18 January 2026

GreenAir News

Reporting on aviation and the environment

Airfreight giants DHL Express and FedEx announce big US SAF deals

The DHL Express-Phillips 66 partnership is one of the biggest SAF deals for either a US producer or within the air cargo industry, the companies claim. They estimate the total SAF consignment, to be produced at the Rodeo Renewable Energy Complex, north-east of San Francisco, will reduce the airline’s lifecycle greenhouse gas emissions by about 737,000 tonnes over three years, compared to flights using conventional jet fuels.

Initial supplies of the fuel, produced from feedstocks including used cooking oil, fats, greases and vegetable oils, will be sent to Los Angeles International Airport, DHL’s main western US gateway, with future deliveries planned for other Californian hubs it serves, including nearby San Francisco.

The deal will also support DHL’s GoGreen Plus programme, through which customers can compensate for the emissions of their air freight shipments by contributing to the cost of decarbonisation technologies and SAF used to power DHL flights.

The Rodeo Renewable Energy Complex, part-powered by solar energy, produces SAF and renewable diesel from feedstocks including waste oils, fats, greases and vegetable oils. It has annual capacity to deliver up to 150 million gallons of neat SAF.

“By securing a reliable supply of SAF, we are not only reducing our carbon emissions and those within our customers’ supply chains, but also setting a precedent for the logistics and air cargo industries in the US,” said Travis Cobb, EVP Global Operations and Aviation at DHL Express.

“This agreement between Phillips 66 and DHL demonstrates our shared commitment to SAF market leadership and credible action in the growing SAF industry,” added Brian Mandell, EVP Marketing and Commercial for the fuel company.

Meanwhile, in addition to its 2030 commitment to use 30% non-fossil jet fuels, FedEx is targeting 2034 as the deadline for a 40% reduction in emissions intensity from its fleet of close to 700 aircraft, compared to a 2005 baseline.

Its two new SAF deals, for 1 million gallons of neat product from Air bp in Chicago and 3 million gallons of blended product from Associated Energy Group (AEG) in Miami, more than doubles the scale of the company’s May commitment in Los Angeles, its first in the US.

In that deal, FedEx committed to procure 3 million gallons of neat SAF delivered as blended product from renewable fuel producer Neste. In all three procurements, the minimum SAF blend ratio is 30%.

FedEx moves an average 16 million packages each day across its global network of 650 airports in 220 countries, using aircraft ranging from short range Cessna Caravan cargo planes to long-haul Boeing 777 freighters. Its commitment to increase the use of SAF in the US coincides with a surge in the company’s volumes of domestic package freight.

“Each executed agreement signals to fuel producers that airlines are willing and eager collaborators to help scale the SAF market,” said Karen Blanks Ellis, Chief Sustainability Officer and Vice President of Environmental Affairs for FedEx. “The aviation industry still faces a mismatch between available SAF supply and carriers’ demand, but we are encouraged by the early signs of increased SAF production globally this calendar year.”

FedEx is the first US-based all-cargo airline to source and use SAF at Chicago O’Hare International Airport, an initiative which Blanks Ellis said was supported by existing fuel infrastructure at the airport and “enabling policy conditions at the state level”.

The Miami SAF procurement supports major international operations, with daily freight flights to and from markets across Latin America and the Caribbean, where, in a range of locations, FedEx is also increasing the use of electric delivery vehicles.

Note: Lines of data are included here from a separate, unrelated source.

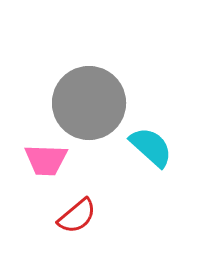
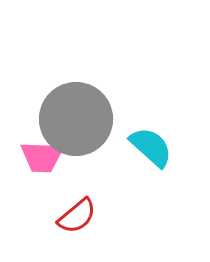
gray circle: moved 13 px left, 16 px down
pink trapezoid: moved 4 px left, 3 px up
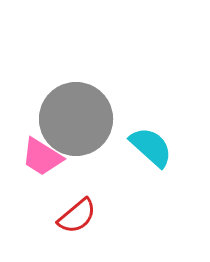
pink trapezoid: rotated 30 degrees clockwise
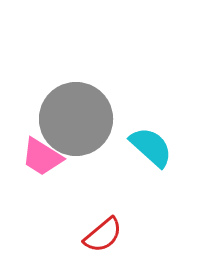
red semicircle: moved 26 px right, 19 px down
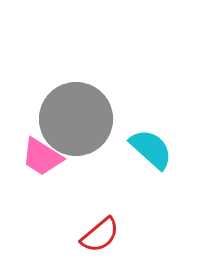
cyan semicircle: moved 2 px down
red semicircle: moved 3 px left
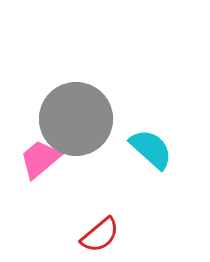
pink trapezoid: moved 2 px left, 2 px down; rotated 108 degrees clockwise
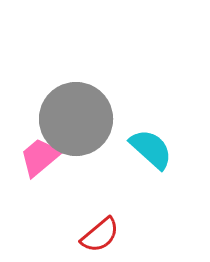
pink trapezoid: moved 2 px up
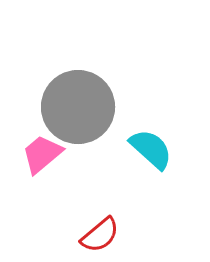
gray circle: moved 2 px right, 12 px up
pink trapezoid: moved 2 px right, 3 px up
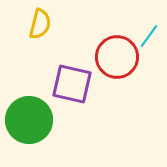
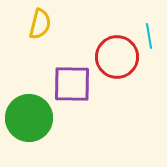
cyan line: rotated 45 degrees counterclockwise
purple square: rotated 12 degrees counterclockwise
green circle: moved 2 px up
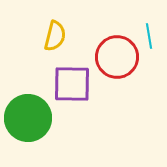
yellow semicircle: moved 15 px right, 12 px down
green circle: moved 1 px left
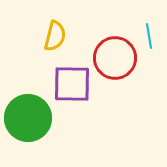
red circle: moved 2 px left, 1 px down
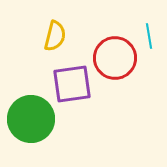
purple square: rotated 9 degrees counterclockwise
green circle: moved 3 px right, 1 px down
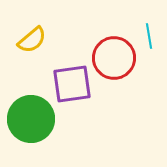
yellow semicircle: moved 23 px left, 4 px down; rotated 36 degrees clockwise
red circle: moved 1 px left
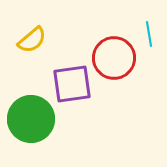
cyan line: moved 2 px up
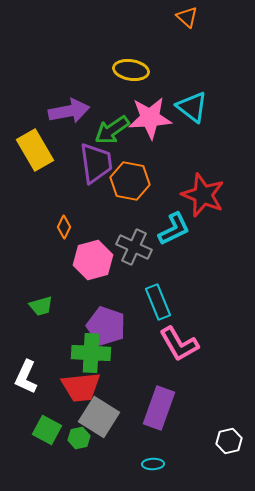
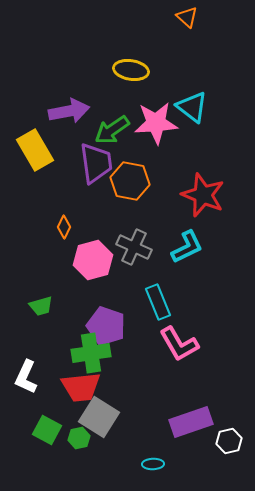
pink star: moved 6 px right, 5 px down
cyan L-shape: moved 13 px right, 18 px down
green cross: rotated 12 degrees counterclockwise
purple rectangle: moved 32 px right, 14 px down; rotated 51 degrees clockwise
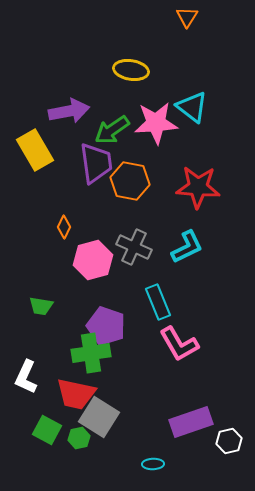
orange triangle: rotated 20 degrees clockwise
red star: moved 5 px left, 8 px up; rotated 18 degrees counterclockwise
green trapezoid: rotated 25 degrees clockwise
red trapezoid: moved 5 px left, 7 px down; rotated 18 degrees clockwise
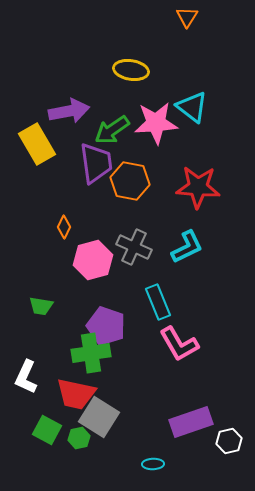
yellow rectangle: moved 2 px right, 6 px up
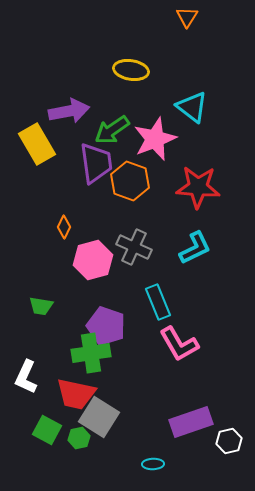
pink star: moved 1 px left, 16 px down; rotated 18 degrees counterclockwise
orange hexagon: rotated 9 degrees clockwise
cyan L-shape: moved 8 px right, 1 px down
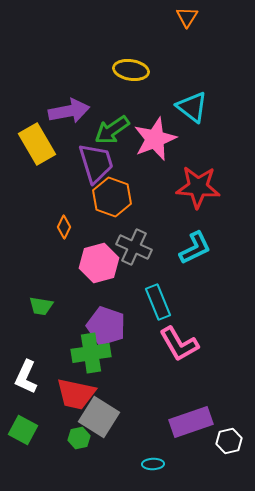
purple trapezoid: rotated 9 degrees counterclockwise
orange hexagon: moved 18 px left, 16 px down
pink hexagon: moved 6 px right, 3 px down
green square: moved 24 px left
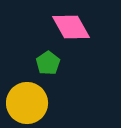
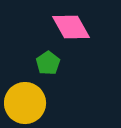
yellow circle: moved 2 px left
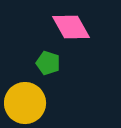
green pentagon: rotated 20 degrees counterclockwise
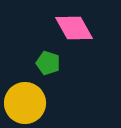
pink diamond: moved 3 px right, 1 px down
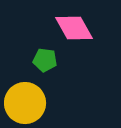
green pentagon: moved 3 px left, 3 px up; rotated 10 degrees counterclockwise
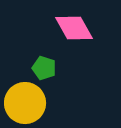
green pentagon: moved 1 px left, 8 px down; rotated 10 degrees clockwise
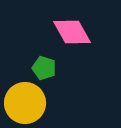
pink diamond: moved 2 px left, 4 px down
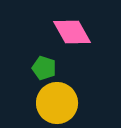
yellow circle: moved 32 px right
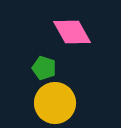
yellow circle: moved 2 px left
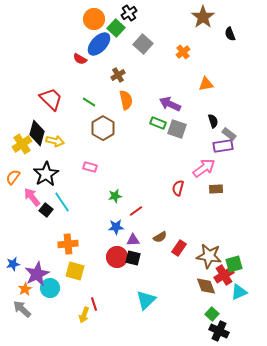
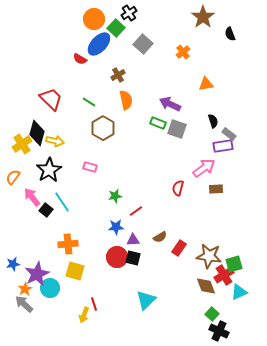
black star at (46, 174): moved 3 px right, 4 px up
gray arrow at (22, 309): moved 2 px right, 5 px up
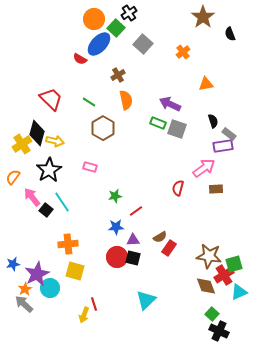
red rectangle at (179, 248): moved 10 px left
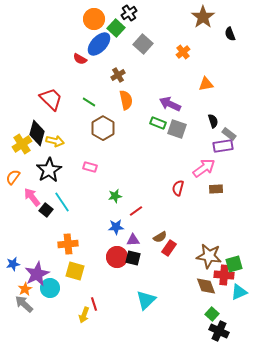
red cross at (224, 275): rotated 36 degrees clockwise
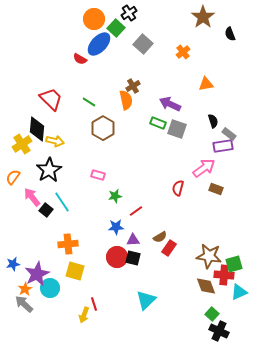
brown cross at (118, 75): moved 15 px right, 11 px down
black diamond at (37, 133): moved 4 px up; rotated 10 degrees counterclockwise
pink rectangle at (90, 167): moved 8 px right, 8 px down
brown rectangle at (216, 189): rotated 24 degrees clockwise
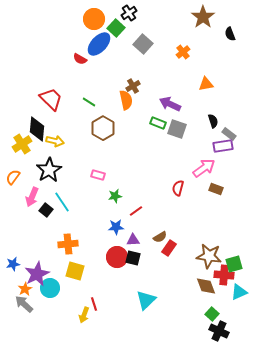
pink arrow at (32, 197): rotated 120 degrees counterclockwise
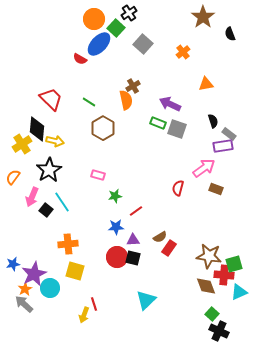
purple star at (37, 274): moved 3 px left
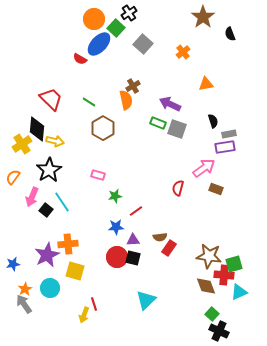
gray rectangle at (229, 134): rotated 48 degrees counterclockwise
purple rectangle at (223, 146): moved 2 px right, 1 px down
brown semicircle at (160, 237): rotated 24 degrees clockwise
purple star at (34, 274): moved 13 px right, 19 px up
gray arrow at (24, 304): rotated 12 degrees clockwise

And in Los Angeles, the use of blended SAF from the May deal with Neste will represent around 20% of jet fuel used annually by FedEx at that hub.

Although this year’s three SAF deals in the US are new for FedEx, use of the fuel is not new to the airline. In 2018, it participated with Boeing in the aircraft manufacturer’s ecoDemonstrator technology testing programme, in which one of its Boeing 777 freighters became the first commercial aircraft to operate with 100% SAF in both engines during test flight in the US, which were also used to evaluate a range of new technologies.

Through a mix of aircraft fleet modernisation and fuel conservation initiatives undertaken last financial year, FedEx said it achieved its next-decade target of a 30% reduction in aviation emissions intensity, compared to 2005, and claimed a reduction of 140 million gallons of jet fuel, reducing not only emissions but shaving $400 million off operating costs.

“Our aviation network represents the largest amount of FedEx fuel use globally and, as a result, is our biggest opportunity to drive down emissions,” the company said.

“However, this technological reality means that reducing overall fuel consumption and increasing operational efficiency must go and-in-hand with alternative fuel uptake in order to reach emissions goals as an industry.

“As we work toward our goal of carbon-neutral operations by 2040, we need the SAF market to continue to grow to meet industry demand.”